Marc Jones – Australia
"There's no better feeling than finding yourself on the podium after a hard day’s work, cracking the champagne and showering your fellow competitors. For this photo, I tried to create the feeling of being a part of the celebration and make the viewer feel like they're about to be showered themselves. I positioned myself directly between the riders and the sun, using a flash to light up the foreground without overexposing the sky. I walked away from the situation both pleased, and extremely sticky."
"Nothing went right this day. I was meant to arrive at the FMX compound a couple of hours before sunset but several things got in my way and I arrived for the final moments of the sun going down. In the heat of the moment, I scrambled my flashes together and tried to make the most of the final light but was simply too late. Being in Wagga Wagga, light pollution is quite low, to the point where the stars are quite visible. This got me thinking about putting together a double exposure. I shot Tom Robinson performing a Cordova flip using flash and darkening the rest of the scene, then set my camera up on a tripod and took a long exposure and merged them in post-production. The result is what I consider my best ever work."
"It was a long hot day, and Ryan Brown had been riding most of it. The sun was going down and the idea of some great sunset imagery sparked life into him and we set out to make the most of the colourful sky. I tried several compositions, shot it both tight and wide and wasn't happy with what I'd taken. I set up some flashes on the down ramp hoping to expose both Ryan and the sky perfectly.
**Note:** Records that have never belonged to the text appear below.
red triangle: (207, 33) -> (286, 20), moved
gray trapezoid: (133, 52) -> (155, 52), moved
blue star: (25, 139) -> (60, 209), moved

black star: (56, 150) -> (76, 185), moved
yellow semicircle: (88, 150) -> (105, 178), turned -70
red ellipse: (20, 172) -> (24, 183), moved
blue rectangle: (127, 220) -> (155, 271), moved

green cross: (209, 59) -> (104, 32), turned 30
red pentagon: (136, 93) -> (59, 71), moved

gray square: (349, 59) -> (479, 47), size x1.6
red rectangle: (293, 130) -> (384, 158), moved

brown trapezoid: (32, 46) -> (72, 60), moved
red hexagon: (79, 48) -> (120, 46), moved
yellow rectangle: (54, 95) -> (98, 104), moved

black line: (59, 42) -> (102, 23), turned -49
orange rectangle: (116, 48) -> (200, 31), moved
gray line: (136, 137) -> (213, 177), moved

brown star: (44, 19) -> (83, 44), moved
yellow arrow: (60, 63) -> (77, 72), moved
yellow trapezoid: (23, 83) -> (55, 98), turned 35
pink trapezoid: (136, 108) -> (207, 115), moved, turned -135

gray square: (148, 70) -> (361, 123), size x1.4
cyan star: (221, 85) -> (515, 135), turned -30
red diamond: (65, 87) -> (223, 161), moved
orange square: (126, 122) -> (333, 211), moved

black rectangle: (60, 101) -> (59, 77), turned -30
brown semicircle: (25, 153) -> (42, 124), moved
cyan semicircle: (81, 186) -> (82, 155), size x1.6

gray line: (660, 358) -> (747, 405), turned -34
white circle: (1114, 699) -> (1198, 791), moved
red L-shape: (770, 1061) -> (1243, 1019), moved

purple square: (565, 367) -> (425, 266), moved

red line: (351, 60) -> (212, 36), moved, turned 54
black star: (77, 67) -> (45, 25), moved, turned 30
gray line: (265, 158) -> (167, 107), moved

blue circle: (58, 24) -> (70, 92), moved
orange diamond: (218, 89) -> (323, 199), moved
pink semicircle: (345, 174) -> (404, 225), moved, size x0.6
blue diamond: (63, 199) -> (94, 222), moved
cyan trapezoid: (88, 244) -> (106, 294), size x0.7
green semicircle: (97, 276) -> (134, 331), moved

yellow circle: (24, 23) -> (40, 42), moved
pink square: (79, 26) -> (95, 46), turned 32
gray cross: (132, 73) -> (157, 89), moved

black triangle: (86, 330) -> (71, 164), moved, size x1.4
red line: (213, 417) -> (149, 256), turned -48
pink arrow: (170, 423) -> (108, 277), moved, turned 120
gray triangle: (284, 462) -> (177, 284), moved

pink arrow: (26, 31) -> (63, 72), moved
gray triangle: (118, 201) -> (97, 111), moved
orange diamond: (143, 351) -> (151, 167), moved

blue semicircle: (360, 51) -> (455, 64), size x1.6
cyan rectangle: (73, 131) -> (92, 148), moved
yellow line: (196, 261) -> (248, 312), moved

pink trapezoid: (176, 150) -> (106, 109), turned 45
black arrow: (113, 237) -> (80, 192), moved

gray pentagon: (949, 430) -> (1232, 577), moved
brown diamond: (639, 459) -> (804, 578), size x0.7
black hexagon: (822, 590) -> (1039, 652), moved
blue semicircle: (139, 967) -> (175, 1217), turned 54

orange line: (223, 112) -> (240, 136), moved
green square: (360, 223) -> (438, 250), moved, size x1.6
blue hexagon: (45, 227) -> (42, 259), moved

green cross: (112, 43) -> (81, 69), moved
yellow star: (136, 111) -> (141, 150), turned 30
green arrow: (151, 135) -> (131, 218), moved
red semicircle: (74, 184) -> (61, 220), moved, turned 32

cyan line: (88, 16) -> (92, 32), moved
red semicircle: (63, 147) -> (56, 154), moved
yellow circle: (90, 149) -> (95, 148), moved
I jumped into a tractor bucket and was elevated 5 meters in the air ready for the shot. Ryan came in and did a few different tricks and the shots were OK, but far from amazing. The sky wasn't popping in the background as much as I liked. He came around one more time and pulled off a huge Ruler Flip, quite large for him at the time. I took the shot and was chimping away only to realise my flash hadn't gone off. What I was left with was an amazing silhouette shot which was the perfect way to wrap up the day. The photo has since won several competitions including the US Digital Photo Sports and Leisure Competition best photo overall."